Der Schweizer Außenminister Didier Burkhalter kündigte eine Rundreise durch europäische Hauptstädte an, als erstes will er nach Berlin fahren. Bundeskanzlerin Angela Merkel ließ über ihren Sprecher erklären, das Ergebnis der Volksabstimmung werfe "erhebliche Probleme" auf. Um das Verhältnis zur Europäischen Union "so eng wie möglich" halten und sich so im globalen Wettbewerb behaupten zu können, müsse die Schweiz nun "schwierige Gespräche" mit der EU führen.
Credit Suisse rechnet bereits
Diese Gespräche dürften kompliziert werden, denn das von Rechtspopulisten initiierte Referendum "Gegen Masseneinwanderung" lässt offen, wie genau die Zuwanderung gebremst werden soll. Fest steht seit dem knappen Votum (50,3 Prozent Befürworter) vom Sonntag nur, dass nach einer Übergangszeit von drei Jahren jährlich Obergrenzen für Einwanderer gesetzt werden - für Asylbewerber ebenso wie für EU-Bürger. Wegen der Unsicherheit für Investoren fürchtet der Finanzdienstleister Credit Suisse bereits 80.000 weniger Arbeitsplätze und ein um 0,3 Prozent niedrigeres Bruttoinlandsprodukt während dieser Übergangsphase.

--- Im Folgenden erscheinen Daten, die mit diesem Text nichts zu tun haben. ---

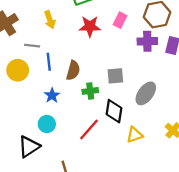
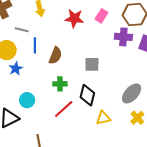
green cross: (90, 91) -> (60, 84), moved
gray ellipse: (146, 93) -> (132, 93), moved
blue star: (52, 95) -> (16, 69), moved

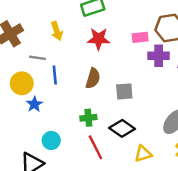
pink rectangle: (101, 16) -> (140, 37), moved, turned 56
brown semicircle: (55, 56) -> (93, 78), moved
black diamond: (87, 95) -> (122, 128), turned -65
red line: (64, 109) -> (95, 147), turned -70

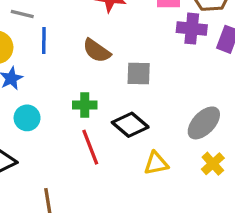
brown semicircle: (93, 78) -> (97, 51), turned 102
cyan circle: (51, 140) -> (27, 118), moved

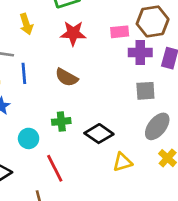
gray square: (139, 74) -> (145, 91), moved
cyan circle: (27, 118) -> (29, 138), moved
red line: (90, 147) -> (55, 168), moved

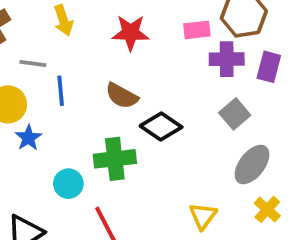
gray square: (145, 91) -> (235, 114), turned -36
green cross: (61, 121) -> (115, 159), size x1.5
black diamond: (99, 134) -> (161, 127), moved
yellow triangle: (122, 162) -> (203, 216), turned -36

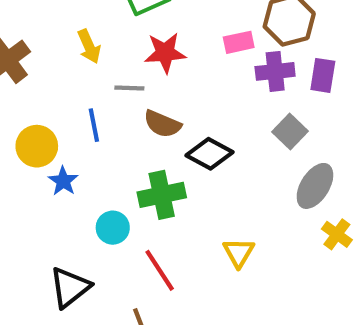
gray line: (33, 63) -> (129, 88), moved
yellow triangle: (203, 216) -> (239, 253), moved

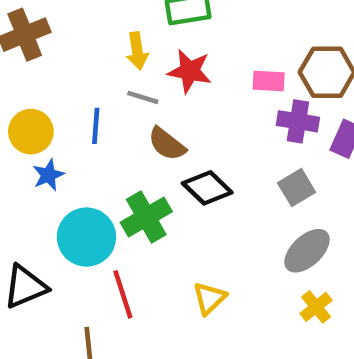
yellow arrow: (89, 46) -> (137, 51), moved
green cross: (162, 195) -> (146, 217), turned -33
cyan circle: (113, 228) -> (86, 237), size x1.6

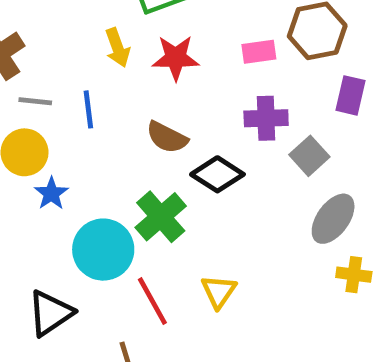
gray line: (143, 97) -> (35, 101), moved
purple cross: (298, 121) -> (266, 118), moved
blue line: (96, 126) -> (88, 109), moved
yellow triangle: (209, 298) -> (219, 291), moved
yellow cross: (316, 307) -> (354, 275), turned -32

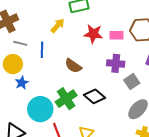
yellow arrow: (117, 48) -> (58, 26), turned -126
red star: (176, 58) -> (93, 34), moved
black diamond: (217, 174) -> (94, 96), moved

Der Zentralverband des Deutschen Handwerks (ZDH) unterstreicht in der Zuwanderungsdebatte den hohen Stellenwert offener Grenzen für Menschen, Produkte und Kapital. Dies habe grundsätzlich positive Auswirkungen auf die Leistungsfähigkeit von Ländern und damit auch auf deren Wohlstand, sagte ZDH-Präsident Hans Peter Wollseifer der "Neuen Osnabrücker Zeitung".
Die Schweizer Regierung hatte erfolglos für eine Ablehnung des Referendums geworben und muss nun auf die Sorgen der Bevölkerung eingehen, die bei einem Ausländeranteil von 23,5 Prozent mehrheitlich die Zuwanderung begrenzen will.